Similarly for Google Search and Maps, in less than six weeks, we were able to deliver 30 contextual videos and over 110,000 dynamic banners in support of more than 8,000 local businesses. To produce those kinds of assets, we built a machine learning–based feed that dynamically creates relevant and personalized variations (numbering into the 1,000s) based on dynamic levers, from geolocation to busy times to affinities. For example, if you lived near Chicago and were interested in dancing, you might have seen the ad below that featured local dance studios near you. That volume at that speed simply wouldn’t be possible without machine learning.

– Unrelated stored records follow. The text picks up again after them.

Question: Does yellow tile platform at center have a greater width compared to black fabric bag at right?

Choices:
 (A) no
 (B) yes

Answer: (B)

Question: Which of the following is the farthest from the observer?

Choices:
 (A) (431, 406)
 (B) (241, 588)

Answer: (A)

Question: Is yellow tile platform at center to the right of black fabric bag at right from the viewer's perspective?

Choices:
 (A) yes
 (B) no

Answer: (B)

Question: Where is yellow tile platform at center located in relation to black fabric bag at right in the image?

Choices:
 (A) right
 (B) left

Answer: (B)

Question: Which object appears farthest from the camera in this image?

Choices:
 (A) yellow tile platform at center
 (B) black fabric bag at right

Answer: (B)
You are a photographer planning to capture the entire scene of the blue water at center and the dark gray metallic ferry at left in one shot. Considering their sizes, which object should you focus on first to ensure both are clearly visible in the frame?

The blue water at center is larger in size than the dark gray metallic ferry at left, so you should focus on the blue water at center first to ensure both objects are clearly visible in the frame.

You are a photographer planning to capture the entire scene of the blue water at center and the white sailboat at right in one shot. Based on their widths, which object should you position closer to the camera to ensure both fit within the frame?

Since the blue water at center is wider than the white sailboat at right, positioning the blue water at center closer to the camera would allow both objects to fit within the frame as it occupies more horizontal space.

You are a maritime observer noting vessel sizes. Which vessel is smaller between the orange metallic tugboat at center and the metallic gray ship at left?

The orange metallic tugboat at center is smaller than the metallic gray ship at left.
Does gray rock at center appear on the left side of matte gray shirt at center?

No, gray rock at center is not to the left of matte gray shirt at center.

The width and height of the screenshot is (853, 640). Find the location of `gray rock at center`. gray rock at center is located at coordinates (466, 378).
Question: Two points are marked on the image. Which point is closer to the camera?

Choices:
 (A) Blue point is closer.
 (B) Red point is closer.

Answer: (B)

‘Win before spend’ is the new motto

With more scrutiny on every media dollar spent, this past year forced us to put more planning and tenacity behind our work, a lesson that’ll keep paying dividends long after the pandemic. Our teams developed and conducted preflight media checks to evaluate our campaigns against a list of best practices that had to be met for a given channel, tactic, or format.

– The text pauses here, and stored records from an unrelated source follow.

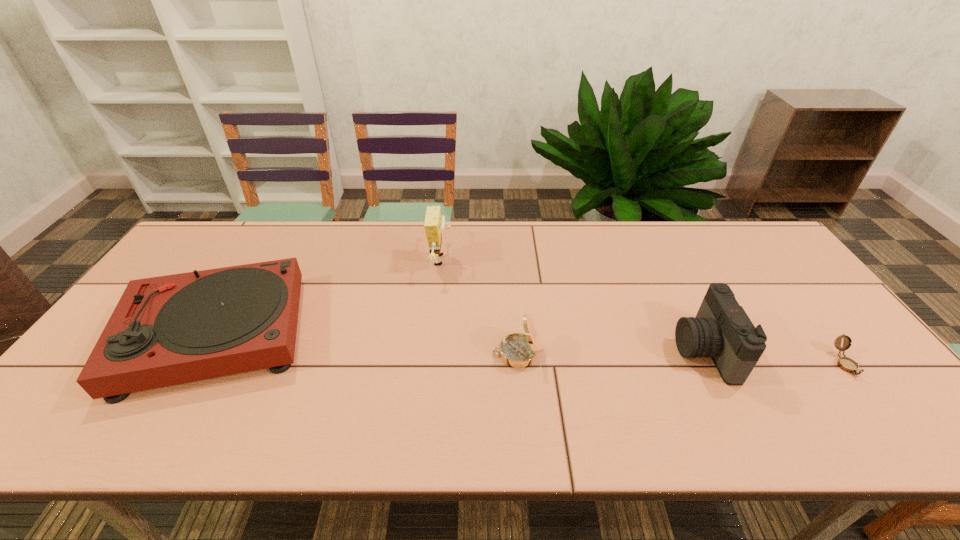 Locate an element on the screen. This screenshot has width=960, height=540. vacant region between the third object from left to right and the tallest object is located at coordinates (478, 307).

Find the location of `vacant space that's between the shorter compass and the fourth object from right to left`. vacant space that's between the shorter compass and the fourth object from right to left is located at coordinates (643, 312).

The height and width of the screenshot is (540, 960). Find the location of `free space between the second object from right to left and the shorter compass`. free space between the second object from right to left and the shorter compass is located at coordinates (775, 357).

This screenshot has width=960, height=540. In order to click on vacant point located between the left compass and the fourth shortest object in this screenshot , I will do `click(610, 352)`.

This screenshot has width=960, height=540. What are the coordinates of `vacant space that's between the record player and the third object from left to right` in the screenshot? It's located at (366, 343).

Point out which object is positioned as the second nearest to the record player. Please provide its 2D coordinates. Your answer should be formatted as a tuple, i.e. [(x, y)], where the tuple contains the x and y coordinates of a point satisfying the conditions above.

[(518, 350)]

At what (x,y) coordinates should I click in order to perform the action: click on the second closest object to the record player. Please return your answer as a coordinate pair (x, y). Looking at the image, I should click on (518, 350). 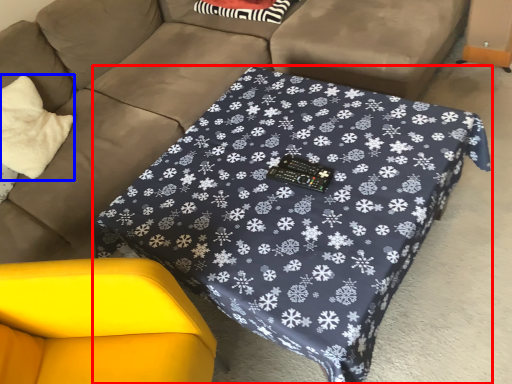 Question: Which of the following is the farthest to the observer, table (highlighted by a red box) or throw pillow (highlighted by a blue box)?

Choices:
 (A) table
 (B) throw pillow

Answer: (B) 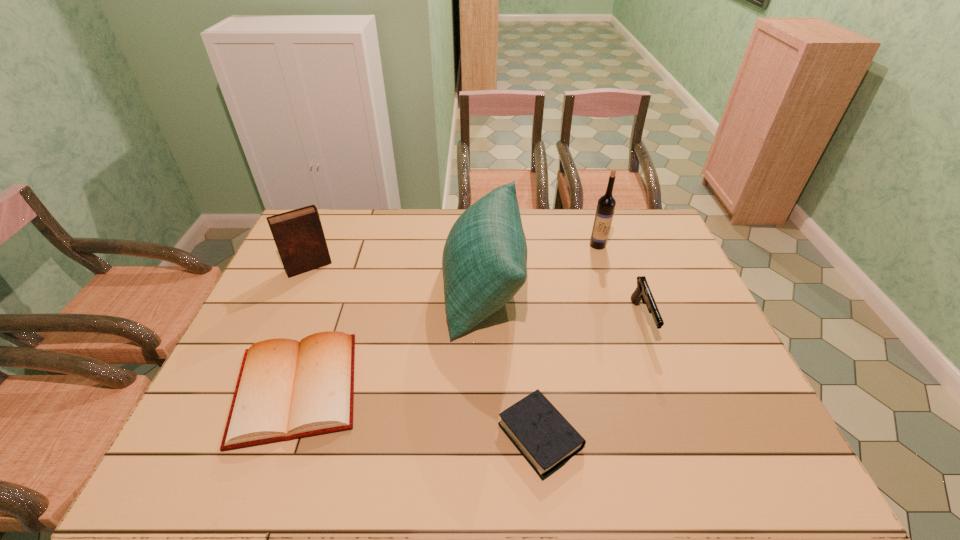 At what (x,y) coordinates should I click in order to perform the action: click on vacant region that satisfies the following two spatial constraints: 1. on the front-facing side of the cushion; 2. on the back side of the rightmost Bible. Please return your answer as a coordinate pair (x, y). The height and width of the screenshot is (540, 960). Looking at the image, I should click on (486, 436).

I want to click on vacant space that satisfies the following two spatial constraints: 1. on the label of the wine bottle; 2. on the front-facing side of the cushion, so click(x=612, y=287).

Locate an element on the screen. The height and width of the screenshot is (540, 960). free space that satisfies the following two spatial constraints: 1. on the front-facing side of the cushion; 2. on the right side of the rightmost Bible is located at coordinates (486, 436).

Find the location of a particular element. free space that satisfies the following two spatial constraints: 1. on the front-facing side of the cushion; 2. on the right side of the rightmost Bible is located at coordinates (486, 436). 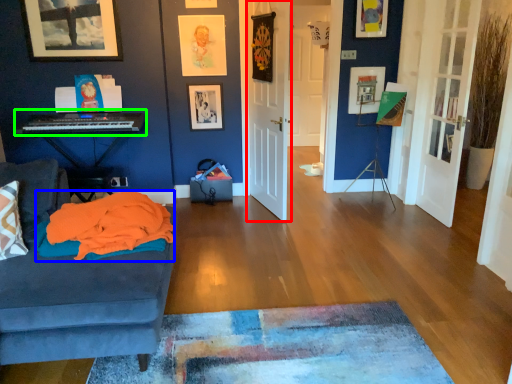 Question: Considering the real-world distances, which object is closest to door (highlighted by a red box)? blanket (highlighted by a blue box) or musical keyboard (highlighted by a green box).

Choices:
 (A) blanket
 (B) musical keyboard

Answer: (B)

For example, we know strong creative is critical to campaign success, and, like many advertisers, we conduct precampaign creative tests. We’ve gone one step further by developing a creative score card to track creative quality and the percentage of budget spent against creative that drives lift. This helps ensure we’re investing our media against the strongest performing creative. We also want to ensure we’re investing in finding the right user enough times to drive lift. Through the preflight check, we track our buys at a platform level to ensure that we have sufficient frequency to drive cut through.

Over time we proved that these checks can forecast the likelihood of success for a given media plan and deliver incremental lift. And following through on these checks can ensure up to 5X more likelihood of a campaign delivering impact.

Invest in and cultivate agility

The biggest takeaway of all? Resiliency for brands requires investing in experimentation. If we weren’t already comfortable pushing the boundaries of what it means to be digital-first, this past year would have been much harder.

I recall vividly a particular meeting that started us down this path. Six years ago, a creative agency came in to present work for an upcoming Google brand campaign. They slid TV scripts across the table and a 45-minute conversation ensued. I couldn’t help but imagine what our work could have been if we’d spent as much time centering the work in the promise and potential of digital marketing instead of the one-size-fits-all TV spot we were trying to amplify via digital channels.

If we weren’t already comfortable pushing the boundaries of what it means to be digital-first, this past year would have been much harder.

That meeting was a catalyst. It made us ask ourselves: How do we leverage digital marketing for what it is — flexible, contextual, fast, data driven — versus trying to make it fit into the traditional marketing model, centered on broadcasting messages in mass mediums?

From that point forward, we started building what we called “Team Adrenaline,” a team of creative strategists, digital evangelists, and innovative thinkers who help us make better work at the intersection of creativity, digital technology, and media. We set aside a budget for them every year to partner with internal marketing teams to push the boundaries on marketing as usual.

And the experiments born from this pivot over the years were what buoyed us when the world and our typical ways of working were turned upside down during the pandemic. For example, when shooting new creative wasn’t possible, Team Adrenaline stepped in to help us deploy YouTube’s Director Mix to make dozens of adaptations of video ad assets for our products, like Stadia, that happened to be more in-demand than ever. If we hadn’t already built up that muscle, we would have been starting from scratch in a time of crisis.

Relying on what’s worked before, without setting aside budgets and resources for experiments, is a dead end. And the pandemic made that more real for us than ever. With vaccine news that’s more promising by the day, I’m hopeful. But I’m also holding tight to the marketing lessons we learned from this crisis to carry us forward.